Transcribed page contents:

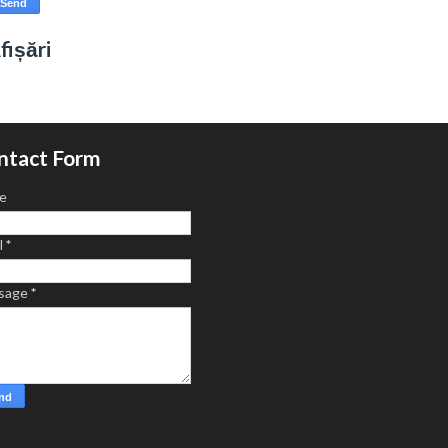
fișări
ntact Form
e
l
*
sage
*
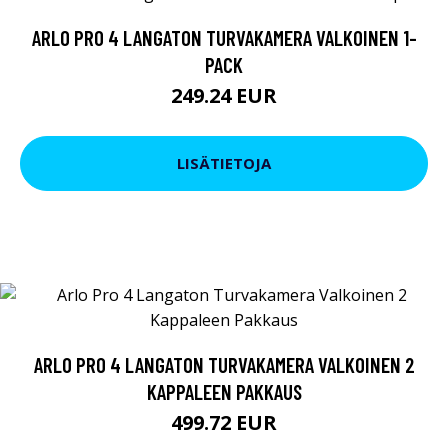
ARLO PRO 4 LANGATON TURVAKAMERA VALKOINEN 1-
PACK
249.24 EUR
LISÄTIETOJA
ARLO PRO 4 LANGATON TURVAKAMERA VALKOINEN 2
KAPPALEEN PAKKAUS
499.72 EUR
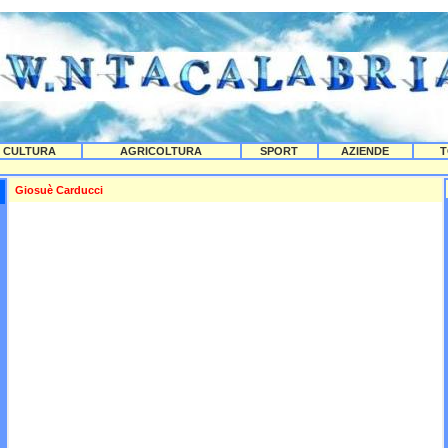
CULTURA
AGRICOLTURA
SPORT
AZIENDE
T
Giosuè Carducci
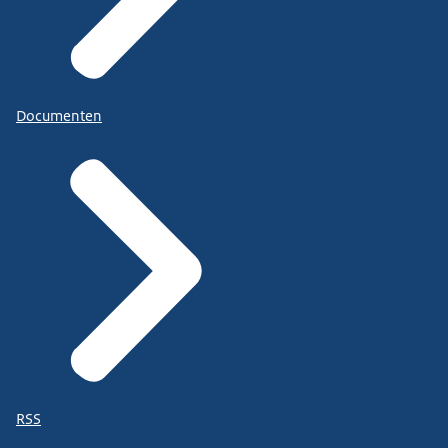
Documenten
RSS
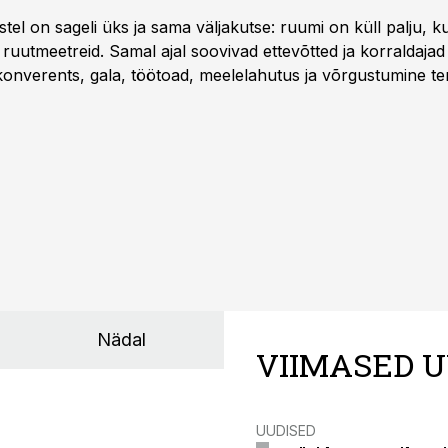
l on sageli üks ja sama väljakutse: ruumi on küll palju, kuid
 ruutmeetreid. Samal ajal soovivad ettevõtted ja korraldaja
onverents, gala, töötoad, meelelahutus ja võrgustumine ter
at asukohta. T1 keskuses tegutsev sündmuskeskus T1 Venue
uendusega, mis pakub senisest oluliselt rohkem lahendusi.
Nädal
VIIMASED U
UUDISED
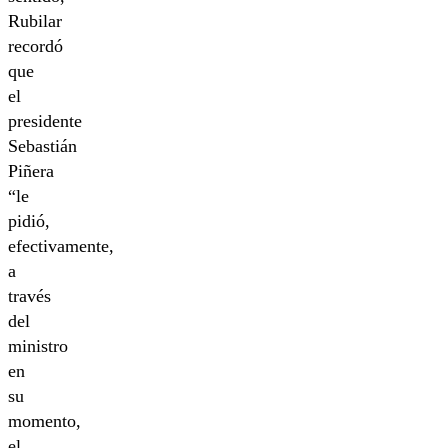
Rubilar
recordó
que
el
presidente
Sebastián
Piñera
“le
pidió,
efectivamente,
a
través
del
ministro
en
su
momento,
el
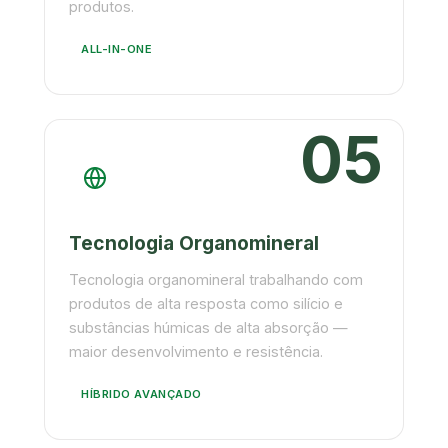
produtos.
ALL-IN-ONE
05
Tecnologia Organomineral
Tecnologia organomineral trabalhando com
produtos de alta resposta como silício e
substâncias húmicas de alta absorção —
maior desenvolvimento e resistência.
HÍBRIDO AVANÇADO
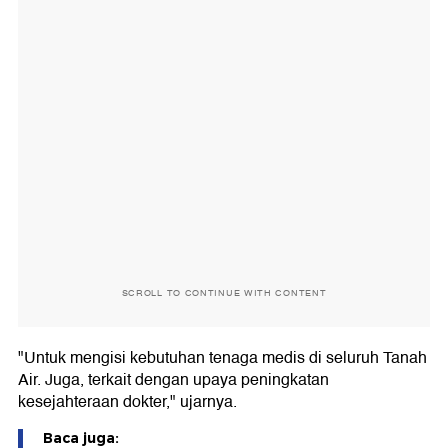
SCROLL TO CONTINUE WITH CONTENT
"Untuk mengisi kebutuhan tenaga medis di seluruh Tanah
Air. Juga, terkait dengan upaya peningkatan
kesejahteraan dokter," ujarnya.
Baca juga:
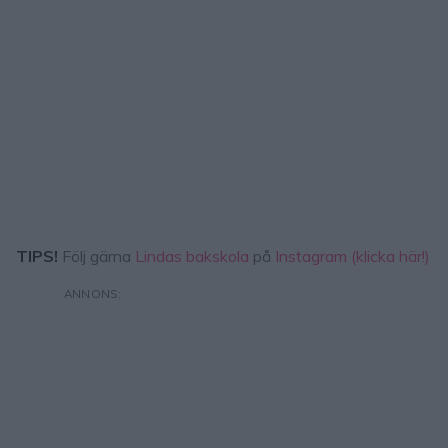
TIPS!
Följ gärna
Lindas bakskola
på
Instagram (klicka här!)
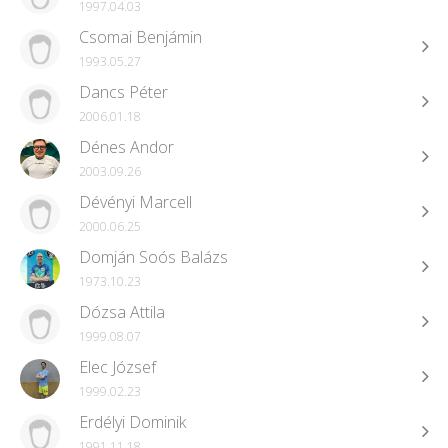
1997.04.03
Csomai Benjámin
1993.05.27
Dancs Péter
2006.01.18
Dénes Andor
2003.09.26
Dévényi Marcell
2000.06.25
Domján Soós Balázs
1973.10.23
Dózsa Attila
1999.08.07
Elec József
1999.02.23
Erdélyi Dominik
1991.11.18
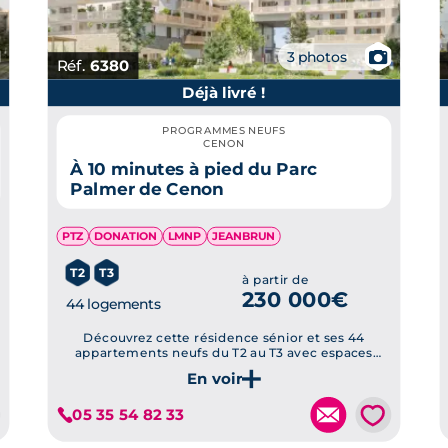
📷
3 photos
Réf.
6380
Déjà livré !
PROGRAMMES NEUFS
CENON
À 10 minutes à pied du Parc
Palmer de Cenon
PTZ
DONATION
LMNP
JEANBRUN
T2
T3
à partir de
230 000€
44 logements
Découvrez cette résidence sénior et ses 44
appartements neufs du T2 au T3 avec espaces
extérieurs et prestations de qualité, à deux pas du
Parc Palmer de Cenon.
Je découvre ce programme
💗
05 35 54 82 33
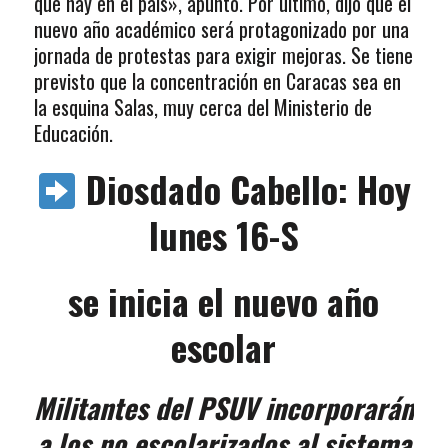
que hay en el país», apuntó. Por último, dijo que el
nuevo año académico será protagonizado por una
jornada de protestas para exigir mejoras. Se tiene
previsto que la concentración en Caracas sea en
la esquina Salas, muy cerca del Ministerio de
Educación.
Diosdado Cabello: Hoy
lunes 16-S
se inicia el nuevo año
escolar
Militantes del PSUV incorporarán
a los no escolarizados al sistema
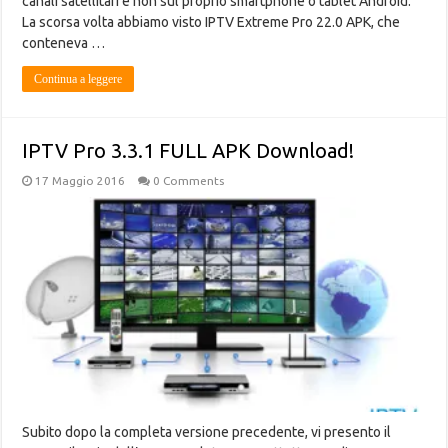
canali satellitari e non sul proprio smartphone o tablet Android.
La scorsa volta abbiamo visto IPTV Extreme Pro 22.0 APK, che
conteneva …
Continua a leggere
IPTV Pro 3.3.1 FULL APK Download!
17 Maggio 2016
0 Comments
Subito dopo la completa versione precedente, vi presento il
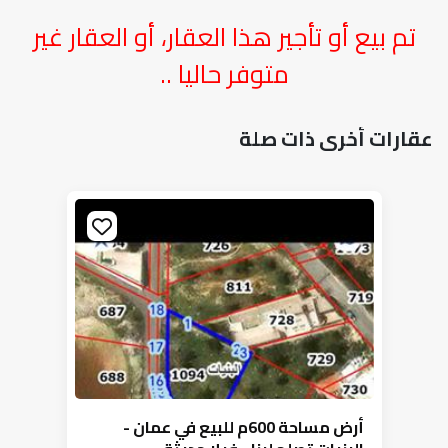
تم بيع أو تأجير هذا العقار، أو العقار غير
متوفر حاليا ..
عقارات أخرى ذات صلة
أرض مساحة 600م للبيع في عمان -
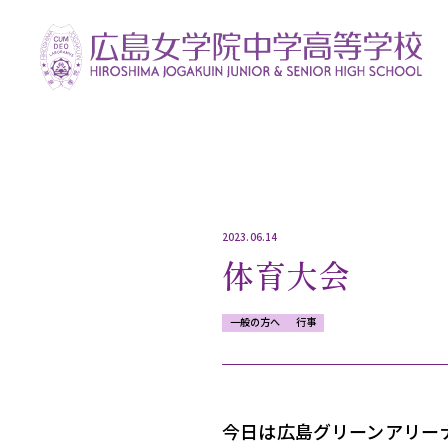
2023.06.14
体育大会
一般の方へ
行事
今日は広島グリーンアリー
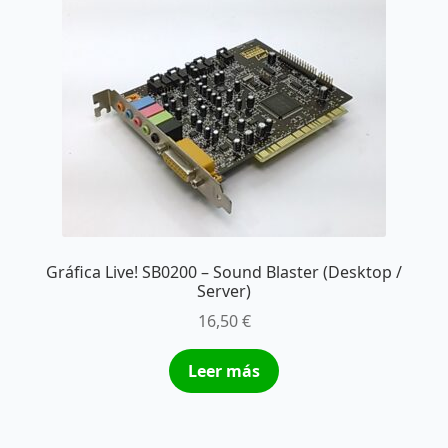
Gráfica Live! SB0200 – Sound Blaster (Desktop /
Server)
16,50
€
Leer más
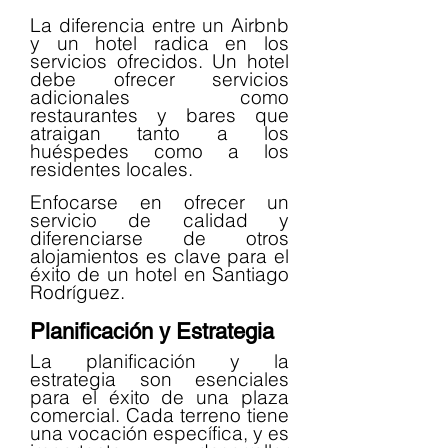
La diferencia entre un Airbnb 
y un hotel radica en los 
servicios ofrecidos. Un hotel 
debe ofrecer servicios 
adicionales como 
restaurantes y bares que 
atraigan tanto a los 
huéspedes como a los 
residentes locales.
Enfocarse en ofrecer un 
servicio de calidad y 
diferenciarse de otros 
alojamientos es clave para el 
éxito de un hotel en Santiago 
Rodríguez.
Planificación y Estrategia
La planificación y la 
estrategia son esenciales 
para el éxito de una plaza 
comercial. Cada terreno tiene 
una vocación específica, y es 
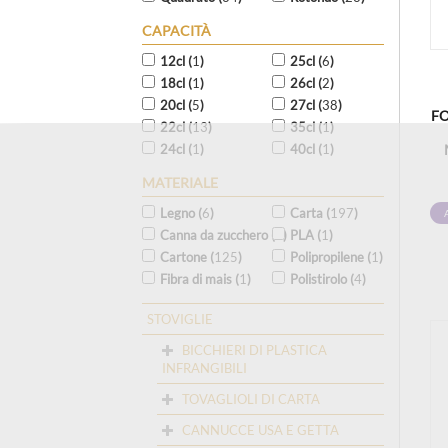
CAPACITÀ
12cl (
1
)
25cl (
6
)
18cl (
1
)
26cl (
2
)
20cl (
5
)
27cl (
38
)
F
22cl (
13
)
35cl (
1
)
24cl (
1
)
40cl (
1
)
MATERIALE
Legno (
6
)
Carta (
197
)
Canna da zucchero (
2
)
PLA (
1
)
Cartone (
125
)
Polipropilene (
1
)
Fibra di mais (
1
)
Polistirolo (
4
)
STOVIGLIE
BICCHIERI DI PLASTICA
INFRANGIBILI
TOVAGLIOLI DI CARTA
CANNUCCE USA E GETTA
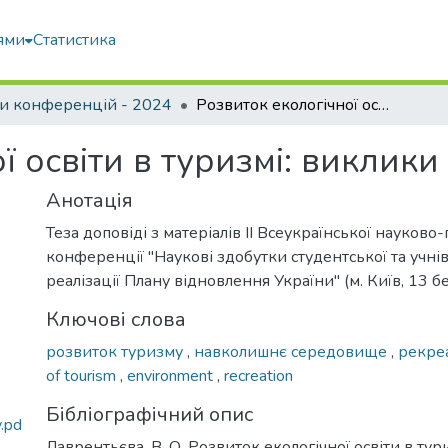
ями
Статистика
и конференцій - 2024
Розвиток екологічної освіти в туризмі: виклики та перспективи
ї освіти в туризмі: виклики
Анотація
Теза доповіді з матеріалів ІІ Всеукраїнської науково
конференції "Наукові здобутки студентської та учнів
реалізації Плану відновлення України" (м. Київ, 13 б
Ключові слова
розвиток туризму
,
навколишнє середовище
,
рекре
of tourism
,
environment
,
recreation
Бібліографічний опис
.pd
Лаврентьєва, В. О. Розвиток екологічної освіти в тур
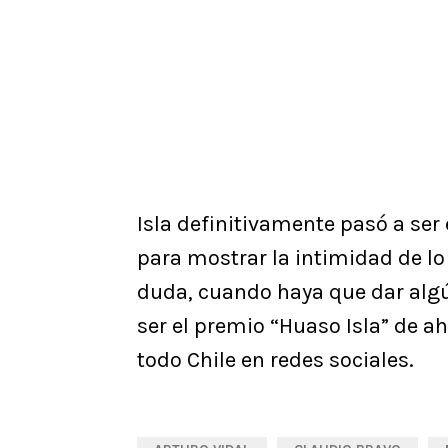
Isla definitivamente pasó a ser
para mostrar la intimidad de lo
duda, cuando haya que dar alg
ser el premio “Huaso Isla” de a
todo Chile en redes sociales.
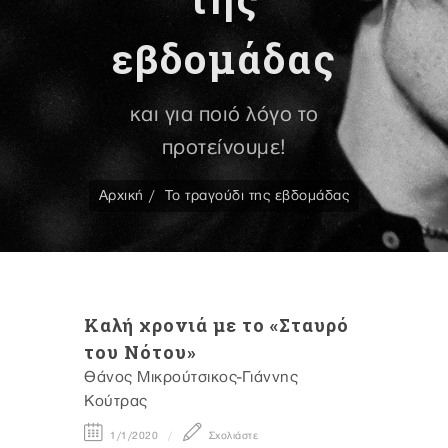
εβδομάδας
και για ποιό λόγο το
προτείνουμε!
Αρχική
Το τραγούδι της εβδομάδας
Kαλή χρονιά με το «Σταυρό
του Νότου»
Θάνος Μικρούτσικος-Γιάννης
Κούτρας
1/1/2020
Σχολιάστε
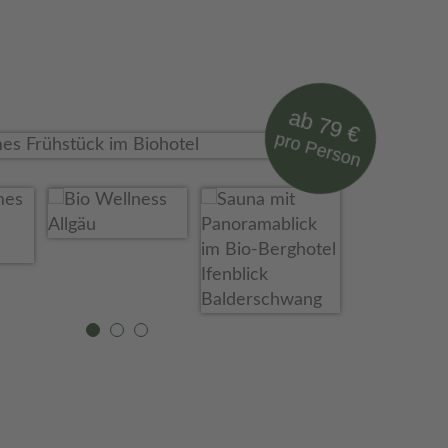
ab 79 €
pro Person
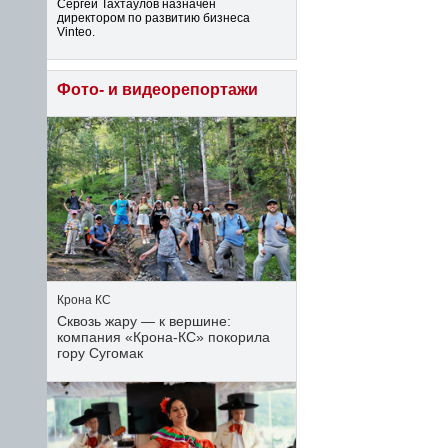
Сергей Тахтаулов назначен
директором по развитию бизнеса
Vinteo.
Фото- и видеорепортажи
Крона КС
Сквозь жару — к вершине:
компания «Крона‑КС» покорила
гору Сугомак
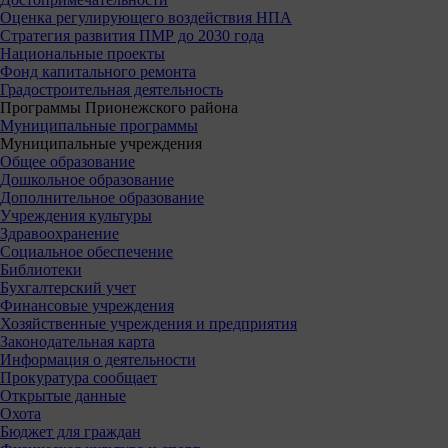
Оценка регулирующего воздействия НПА
Стратегия развития ПМР до 2030 года
Национальные проекты
Фонд капитального ремонта
Градостроительная деятельность
Программы Прионежского района
Муниципальные программы
Муниципальные учреждения
Общее образование
Дошкольное образование
Дополнительное образование
Учреждения культуры
Здравоохранение
Социальное обеспечение
Библиотеки
Бухгалтерский учет
Финансовые учреждения
Хозяйственные учреждения и предприятия
Законодательная карта
Информация о деятельности
Прокуратура сообщает
Открытые данные
Охота
Бюджет для граждан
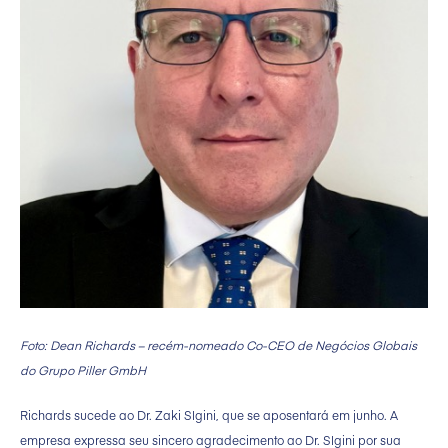
Foto: Dean Richards – recém-nomeado Co-CEO de Negócios Globais
do Grupo Piller GmbH
Richards sucede ao Dr. Zaki Slgini, que se aposentará em junho. A
empresa expressa seu sincero agradecimento ao Dr. Slgini por sua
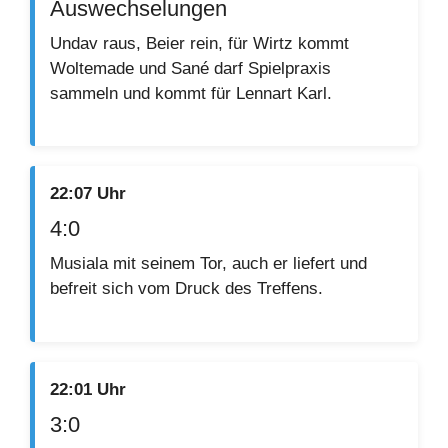
Auswechselungen
Undav raus, Beier rein, für Wirtz kommt
Woltemade und Sané darf Spielpraxis
sammeln und kommt für Lennart Karl.
22:07 Uhr
4:0
Musiala mit seinem Tor, auch er liefert und
befreit sich vom Druck des Treffens.
22:01 Uhr
3:0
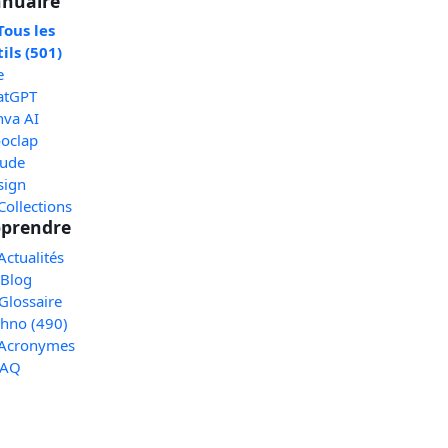
nuaire
Tous les
ils (501)
e
atGPT
nva AI
oclap
aude
sign
Collections
prendre
Actualités
 Blog
Glossaire
chno (490)
 Acronymes
FAQ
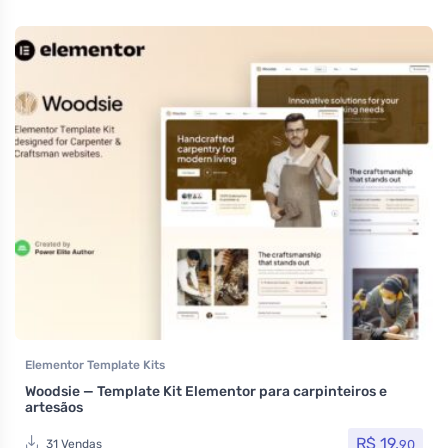
Elementor Template Kits
Woodsie — Template Kit Elementor para carpinteiros e
artesãos
R$
19,
90
31 Vendas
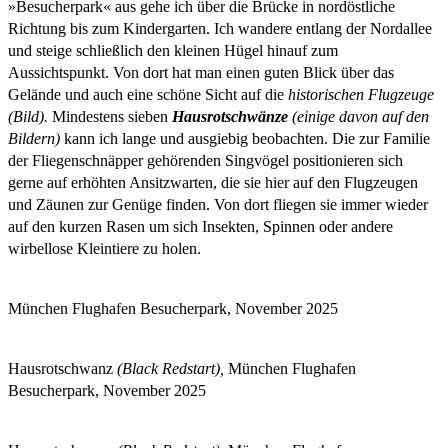
»Besucherpark« aus gehe ich über die Brücke in nordöstliche
Richtung bis zum Kindergarten. Ich wandere entlang der Nordallee
und steige schließlich den kleinen Hügel hinauf zum
Aussichtspunkt. Von dort hat man einen guten Blick über das
Gelände und auch eine schöne Sicht auf die
historischen Flugzeuge
(Bild).
Mindestens sieben
Hausrotschwänze
(einige davon auf den
Bildern)
kann ich lange und ausgiebig beobachten. Die zur Familie
der Fliegenschnäpper gehörenden Singvögel positionieren sich
gerne auf erhöhten Ansitzwarten, die sie hier auf den Flugzeugen
und Zäunen zur Genüge finden. Von dort fliegen sie immer wieder
auf den kurzen Rasen um sich Insekten, Spinnen oder andere
wirbellose Kleintiere zu holen.
München Flughafen Besucherpark, November 2025
Hausrotschwanz
(Black Redstart),
München Flughafen
Besucherpark, November 2025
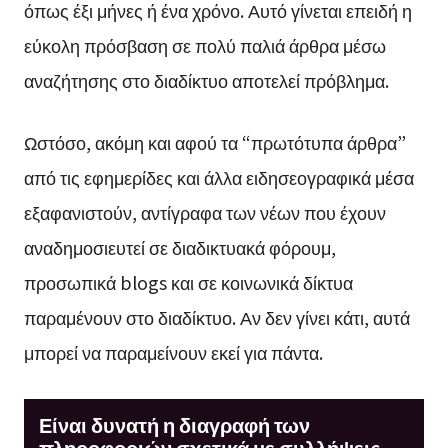
όπως έξι μήνες ή ένα χρόνο. Αυτό γίνεται επειδή η
εύκολη πρόσβαση σε πολύ παλιά άρθρα μέσω
αναζήτησης στο διαδίκτυο αποτελεί πρόβλημα.
Ωστόσο, ακόμη και αφού τα “πρωτότυπα άρθρα”
από τις εφημερίδες και άλλα ειδησεογραφικά μέσα
εξαφανιστούν, αντίγραφα των νέων που έχουν
αναδημοσιευτεί σε διαδικτυακά φόρουμ,
προσωπικά blogs και σε κοινωνικά δίκτυα
παραμένουν στο διαδίκτυο. Αν δεν γίνει κάτι, αυτά
μπορεί να παραμείνουν εκεί για πάντα.
Είναι δυνατή η διαγραφή των
πληροφοριών σχετικά με συλλήψεις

What is expected
Collect the complete line wherever the string "Richards" appears in the records.

Answer for the task
Foto: Dean Richards – recém-nomeado Co-CEO de Negócios Globais
Richards sucede ao Dr. Zaki Slgini, que se aposentará em junho. A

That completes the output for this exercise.